What's in the data file?

http://my.safaribooksonline.com/book/programming/python/9781449323592/2dot-introductory-examples/id2802197 :

In 2011, URL shortening service bit.ly partnered with the United States government website usa.gov to provide a feed of anonymous data gathered from users who shorten links ending with .gov or .mil.
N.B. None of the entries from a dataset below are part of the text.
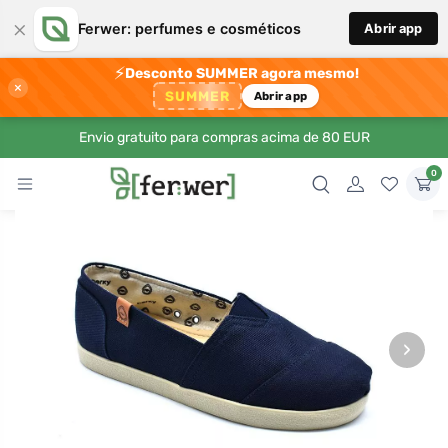
×
Ferwer: perfumes e cosméticos
Abrir app
⚡
Desconto SUMMER agora mesmo!
×
SUMMER
Abrir app
Envio gratuito para compras acima de 80 EUR
0
›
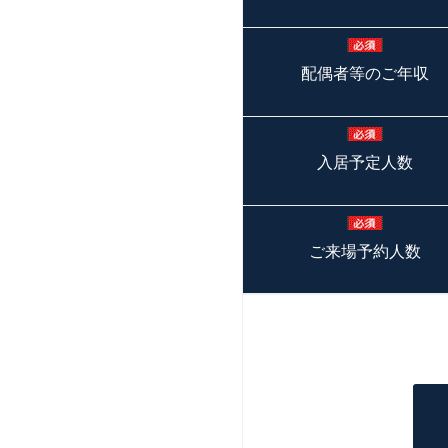
配偶者等のご年収
入居予定人数
ご来場予約人数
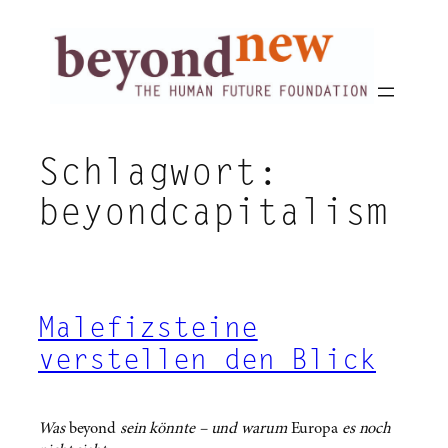
Zum
Inhalt
springen
Schlagwort:
beyondcapitalism
Malefizsteine
verstellen den Blick
Was
beyond
sein könnte – und warum
Europa
es noch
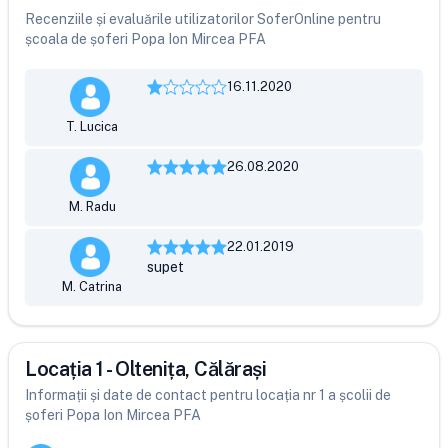
Recenziile și evaluările utilizatorilor SoferOnline pentru
școala de șoferi Popa Ion Mircea PFA
16.11.2020
T. Lucica
26.08.2020
M. Radu
22.01.2019
supet
M. Catrina
Locația 1 - Oltenița, Călărași
Informații și date de contact pentru locația nr 1 a școlii de
șoferi Popa Ion Mircea PFA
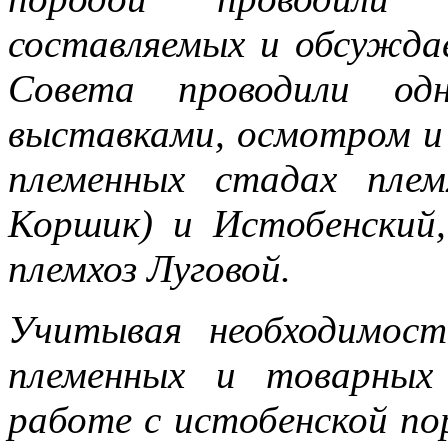
составляемых и обсуждае
Совета проводили од
выставками, осмотром и
племенных стадах плем
Коршик) и Истобенский,
племхоз Луговой.
Учитывая необходимост
племенных и товарных
работе с истобенской по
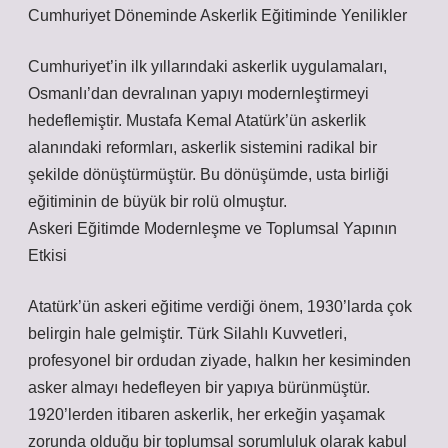
Cumhuriyet Döneminde Askerlik Eğitiminde Yenilikler
Cumhuriyet’in ilk yıllarındaki askerlik uygulamaları,
Osmanlı’dan devralınan yapıyı modernleştirmeyi
hedeflemiştir. Mustafa Kemal Atatürk’ün askerlik
alanındaki reformları, askerlik sistemini radikal bir
şekilde dönüştürmüştür. Bu dönüşümde, usta birliği
eğitiminin de büyük bir rolü olmuştur.
Askeri Eğitimde Modernleşme ve Toplumsal Yapının
Etkisi
Atatürk’ün askeri eğitime verdiği önem, 1930’larda çok
belirgin hale gelmiştir. Türk Silahlı Kuvvetleri,
profesyonel bir ordudan ziyade, halkın her kesiminden
asker almayı hedefleyen bir yapıya bürünmüştür.
1920’lerden itibaren askerlik, her erkeğin yaşamak
zorunda olduğu bir toplumsal sorumluluk olarak kabul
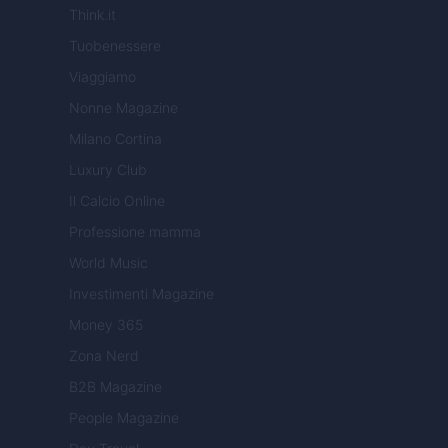
Think.it
Tuobenessere
Viaggiamo
Nonne Magazine
Milano Cortina
Luxury Club
Il Calcio Online
Professione mamma
World Music
Investimenti Magazine
Money 365
Zona Nerd
B2B Magazine
People Magazine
Hourly archive of data: http://bitly.measuredvoice.com/bitly_archive/?C=M;O=D


In [ ]:
open(USAGOV_BITLY_PATH).readline()

In [ ]:
import json
records = [json.loads(line) for line in open(USAGOV_BITLY_PATH)]  # list comprehension

Counting Time Zones with pandas

Recall what records is


In [ ]:
len(records)

In [ ]:
# list of dict -> DataFrame

frame = DataFrame(records)
frame.head()

movielens dataset

PDA p. 26

http://www.grouplens.org/node/73 --> there's also a 10 million ratings dataset -- would be interesting to try out to test scalability of running IPython notebook on laptop


In [ ]:
# let's take a look at the data

# my local dir: /Users/raymondyee/D/Document/Working_with_Open_Data/pydata-book/ch02/movielens

!head $MOVIELENS_DIR/movies.dat

In [ ]:
# how many movies?
!wc $MOVIELENS_DIR/movies.dat

In [ ]:
!head $MOVIELENS_DIR/users.dat

In [ ]:
!head $MOVIELENS_DIR/ratings.dat

In [ ]:
import pandas as pd
import os

unames = ['user_id', 'gender', 'age', 'occupation', 'zip']
users = pd.read_table(os.path.join(MOVIELENS_DIR, 'users.dat'), sep='::', header=None,
  names=unames)

rnames = ['user_id', 'movie_id', 'rating', 'timestamp']
ratings = pd.read_table(os.path.join(MOVIELENS_DIR, 'ratings.dat'), sep='::', header=None,
  names=rnames)

mnames = ['movie_id', 'title', 'genres']
movies = pd.read_table(os.path.join(MOVIELENS_DIR, 'movies.dat'), sep='::', header=None,
  names=mnames, encoding='iso-8859-1')

In [ ]:
movies[:100]

In [ ]:
import traceback

try:
    movies[:100]
except:
    traceback.print_exc()

In [ ]:
# explicit encoding of movies file

import pandas as pd
import codecs


unames = ['user_id', 'gender', 'age', 'occupation', 'zip']
users = pd.read_table(os.path.join(MOVIELENS_DIR, 'users.dat'), sep='::', header=None,
  names=unames)

rnames = ['user_id', 'movie_id', 'rating', 'timestamp']
ratings = pd.read_table(os.path.join(MOVIELENS_DIR, 'ratings.dat'), sep='::', header=None,
  names=rnames)


movies_file = codecs.open(os.path.join(MOVIELENS_DIR, 'movies.dat'), encoding='iso-8859-1')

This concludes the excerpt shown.